#### Records for the exercise:
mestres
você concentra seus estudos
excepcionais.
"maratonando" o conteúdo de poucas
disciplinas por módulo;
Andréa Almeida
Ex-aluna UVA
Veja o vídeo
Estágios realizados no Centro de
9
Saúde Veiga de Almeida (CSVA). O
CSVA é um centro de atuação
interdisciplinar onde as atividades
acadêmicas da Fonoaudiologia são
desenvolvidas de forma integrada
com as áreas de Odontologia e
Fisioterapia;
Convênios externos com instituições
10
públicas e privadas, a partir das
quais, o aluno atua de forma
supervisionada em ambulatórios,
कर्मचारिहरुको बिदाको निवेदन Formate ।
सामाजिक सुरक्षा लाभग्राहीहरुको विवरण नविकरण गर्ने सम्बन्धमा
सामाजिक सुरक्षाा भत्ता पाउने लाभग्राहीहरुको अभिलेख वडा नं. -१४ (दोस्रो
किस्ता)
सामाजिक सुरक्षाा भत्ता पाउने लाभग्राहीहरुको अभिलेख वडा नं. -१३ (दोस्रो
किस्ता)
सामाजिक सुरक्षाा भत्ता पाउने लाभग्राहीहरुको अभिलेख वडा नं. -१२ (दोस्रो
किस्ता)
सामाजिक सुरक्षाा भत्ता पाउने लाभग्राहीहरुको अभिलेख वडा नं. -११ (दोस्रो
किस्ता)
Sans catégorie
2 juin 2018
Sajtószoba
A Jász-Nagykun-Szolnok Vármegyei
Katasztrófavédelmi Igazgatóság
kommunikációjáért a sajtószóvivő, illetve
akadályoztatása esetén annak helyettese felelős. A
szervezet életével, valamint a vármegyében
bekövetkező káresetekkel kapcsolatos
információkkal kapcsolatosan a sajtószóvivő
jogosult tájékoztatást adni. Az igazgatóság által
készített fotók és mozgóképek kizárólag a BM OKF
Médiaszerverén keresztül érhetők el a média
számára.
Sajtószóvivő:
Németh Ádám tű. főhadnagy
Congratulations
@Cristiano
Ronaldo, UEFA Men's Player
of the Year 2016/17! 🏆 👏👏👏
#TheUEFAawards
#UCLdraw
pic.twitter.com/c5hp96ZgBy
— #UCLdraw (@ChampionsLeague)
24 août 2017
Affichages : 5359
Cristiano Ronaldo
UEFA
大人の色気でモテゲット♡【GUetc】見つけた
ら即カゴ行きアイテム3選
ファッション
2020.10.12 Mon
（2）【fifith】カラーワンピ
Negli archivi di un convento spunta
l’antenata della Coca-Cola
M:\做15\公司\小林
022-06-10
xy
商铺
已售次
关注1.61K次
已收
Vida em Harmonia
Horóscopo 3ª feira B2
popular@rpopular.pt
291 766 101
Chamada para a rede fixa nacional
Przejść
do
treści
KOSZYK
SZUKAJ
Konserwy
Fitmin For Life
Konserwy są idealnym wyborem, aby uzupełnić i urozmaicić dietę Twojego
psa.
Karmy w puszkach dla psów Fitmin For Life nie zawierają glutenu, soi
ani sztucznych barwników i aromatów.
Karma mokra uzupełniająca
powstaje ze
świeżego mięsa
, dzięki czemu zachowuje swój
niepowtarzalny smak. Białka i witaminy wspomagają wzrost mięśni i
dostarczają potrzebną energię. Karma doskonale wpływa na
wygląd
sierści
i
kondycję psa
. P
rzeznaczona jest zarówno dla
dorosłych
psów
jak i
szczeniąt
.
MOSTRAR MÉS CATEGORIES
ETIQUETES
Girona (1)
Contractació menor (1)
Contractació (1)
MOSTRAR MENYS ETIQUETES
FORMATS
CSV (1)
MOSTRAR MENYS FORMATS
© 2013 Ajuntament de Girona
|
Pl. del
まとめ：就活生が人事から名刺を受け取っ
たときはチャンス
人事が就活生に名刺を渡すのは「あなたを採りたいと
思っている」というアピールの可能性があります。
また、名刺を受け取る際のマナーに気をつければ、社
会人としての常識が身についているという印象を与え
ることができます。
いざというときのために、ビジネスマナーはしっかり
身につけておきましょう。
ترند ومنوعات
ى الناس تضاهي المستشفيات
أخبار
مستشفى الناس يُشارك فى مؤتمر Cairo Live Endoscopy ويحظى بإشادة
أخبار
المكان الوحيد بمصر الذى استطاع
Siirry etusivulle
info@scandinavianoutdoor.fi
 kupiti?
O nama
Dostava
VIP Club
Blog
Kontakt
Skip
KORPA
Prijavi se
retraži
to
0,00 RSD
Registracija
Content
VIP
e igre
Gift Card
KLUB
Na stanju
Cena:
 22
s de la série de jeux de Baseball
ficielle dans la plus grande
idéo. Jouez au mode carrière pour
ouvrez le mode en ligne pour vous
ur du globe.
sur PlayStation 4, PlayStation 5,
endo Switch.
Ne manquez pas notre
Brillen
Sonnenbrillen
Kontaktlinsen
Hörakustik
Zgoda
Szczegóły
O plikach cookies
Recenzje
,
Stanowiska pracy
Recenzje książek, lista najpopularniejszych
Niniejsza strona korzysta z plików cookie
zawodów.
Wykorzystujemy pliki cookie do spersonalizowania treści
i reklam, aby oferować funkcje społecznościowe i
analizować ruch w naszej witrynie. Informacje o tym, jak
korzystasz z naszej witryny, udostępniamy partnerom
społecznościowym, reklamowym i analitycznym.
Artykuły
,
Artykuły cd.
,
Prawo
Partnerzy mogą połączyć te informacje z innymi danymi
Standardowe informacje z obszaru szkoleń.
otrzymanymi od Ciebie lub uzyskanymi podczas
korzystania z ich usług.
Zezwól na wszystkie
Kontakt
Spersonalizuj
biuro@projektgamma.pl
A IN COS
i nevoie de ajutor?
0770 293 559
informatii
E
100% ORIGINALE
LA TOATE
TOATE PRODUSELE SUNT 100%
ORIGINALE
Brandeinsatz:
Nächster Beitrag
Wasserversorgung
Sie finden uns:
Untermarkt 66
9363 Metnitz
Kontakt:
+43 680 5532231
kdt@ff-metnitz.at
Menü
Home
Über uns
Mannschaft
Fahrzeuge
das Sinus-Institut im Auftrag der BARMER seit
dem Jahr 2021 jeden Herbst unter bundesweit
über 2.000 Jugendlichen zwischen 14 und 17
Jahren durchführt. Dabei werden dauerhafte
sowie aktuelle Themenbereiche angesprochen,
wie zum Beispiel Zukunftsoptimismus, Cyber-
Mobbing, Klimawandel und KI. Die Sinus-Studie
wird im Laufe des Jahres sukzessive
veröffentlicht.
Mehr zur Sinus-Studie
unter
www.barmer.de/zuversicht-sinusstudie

#### Activity:
Your answer should consist of all lines in the listing above that contain "Almeida".

#### Result:
Andréa Almeida
Saúde Veiga de Almeida (CSVA). O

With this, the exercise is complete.